**INSTRUCTIONS FOR THE TASK**
Gather all lines in the entries below that include the word "chevron".

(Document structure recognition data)

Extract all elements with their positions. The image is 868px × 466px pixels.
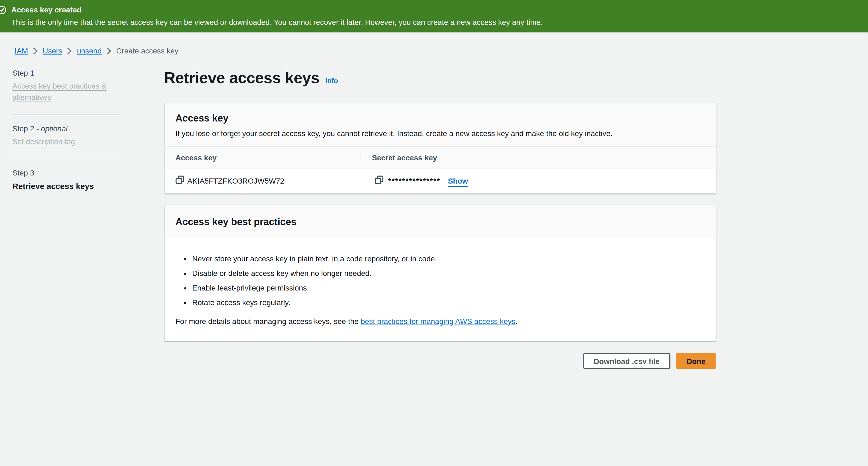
main-content: Retrieve access keysInfo Access key If y… [164, 68, 716, 369]
page-title: Retrieve access keysInfo [164, 68, 716, 91]
list-item: Rotate access keys regularly. [192, 297, 705, 308]
copy-icon [176, 176, 185, 186]
best-practices-panel-body: Never store your access key in plain tex… [165, 238, 716, 341]
step-divider [12, 159, 121, 159]
copy-icon [375, 176, 384, 186]
info-link[interactable]: Info [326, 77, 338, 85]
step-3-label: Step 3 [12, 168, 121, 177]
success-flashbar: Access key created This is the only time… [0, 0, 868, 32]
column-header-secret-access-key: Secret access key [372, 147, 437, 168]
best-practices-link[interactable]: best practices for managing AWS access k… [361, 317, 515, 325]
show-secret-link[interactable]: Show [448, 177, 468, 185]
step-2-label: Step 2 - optional [12, 124, 121, 133]
chevron-right-icon [106, 48, 112, 55]
breadcrumb-link-unsend[interactable]: unsend [77, 46, 102, 55]
step-3-current-title: Retrieve access keys [12, 181, 121, 192]
access-key-panel-header: Access key If you lose or forget your se… [165, 103, 716, 146]
access-key-cell: AKIA5FTZFKO3ROJW5W72 [176, 168, 284, 193]
best-practices-panel-header: Access key best practices [165, 206, 716, 238]
step-1-link: Access key best practices & alternatives [12, 81, 121, 103]
step-2-link: Set description tag [12, 136, 75, 147]
breadcrumb-link-iam[interactable]: IAM [14, 46, 28, 55]
step-divider [12, 115, 121, 115]
copy-access-key-button[interactable] [176, 176, 185, 185]
flashbar-message: This is the only time that the secret ac… [11, 18, 543, 27]
success-check-icon [0, 5, 6, 14]
column-header-access-key: Access key [176, 147, 217, 168]
copy-secret-key-button[interactable] [375, 176, 384, 185]
best-practices-panel: Access key best practices Never store yo… [164, 206, 716, 341]
chevron-right-icon [67, 48, 72, 55]
wizard-step-1: Step 1 Access key best practices & alter… [12, 69, 121, 103]
list-item: Never store your access key in plain tex… [192, 253, 705, 264]
access-key-panel: Access key If you lose or forget your se… [164, 102, 716, 194]
key-table-header: Access key Secret access key [165, 146, 716, 168]
wizard-steps-nav: Step 1 Access key best practices & alter… [12, 69, 121, 192]
iam-create-access-key-page: Access key created This is the only time… [0, 0, 868, 466]
breadcrumb-current: Create access key [116, 46, 178, 55]
step-1-label: Step 1 [12, 69, 121, 77]
wizard-actions: Download .csv file Done [164, 353, 716, 369]
list-item: Enable least-privilege permissions. [192, 282, 705, 293]
done-button[interactable]: Done [676, 353, 716, 369]
chevron-right-icon [33, 48, 38, 55]
breadcrumb-link-users[interactable]: Users [43, 46, 62, 55]
wizard-step-3: Step 3 Retrieve access keys [12, 168, 121, 192]
access-key-panel-title: Access key [176, 112, 705, 125]
breadcrumb: IAM Users unsend Create access key [14, 46, 178, 55]
key-table-row: AKIA5FTZFKO3ROJW5W72 *************** Sho… [165, 168, 716, 193]
secret-key-cell: *************** Show [375, 168, 468, 193]
flashbar-title: Access key created [11, 5, 82, 14]
access-key-panel-description: If you lose or forget your secret access… [176, 128, 705, 139]
secret-key-masked-value: *************** [388, 177, 440, 185]
best-practices-footer: For more details about managing access k… [176, 316, 705, 327]
download-csv-button[interactable]: Download .csv file [583, 353, 671, 369]
list-item: Disable or delete access key when no lon… [192, 268, 705, 279]
column-divider [361, 152, 361, 163]
access-key-value: AKIA5FTZFKO3ROJW5W72 [187, 177, 284, 185]
wizard-step-2: Step 2 - optional Set description tag [12, 124, 121, 147]
best-practices-panel-title: Access key best practices [176, 215, 705, 228]
best-practices-list: Never store your access key in plain tex… [176, 253, 705, 308]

**EXERCISE SOLUTION**
chevron-right-icon [106, 48, 112, 55]
chevron-right-icon [67, 48, 72, 55]
chevron-right-icon [33, 48, 38, 55]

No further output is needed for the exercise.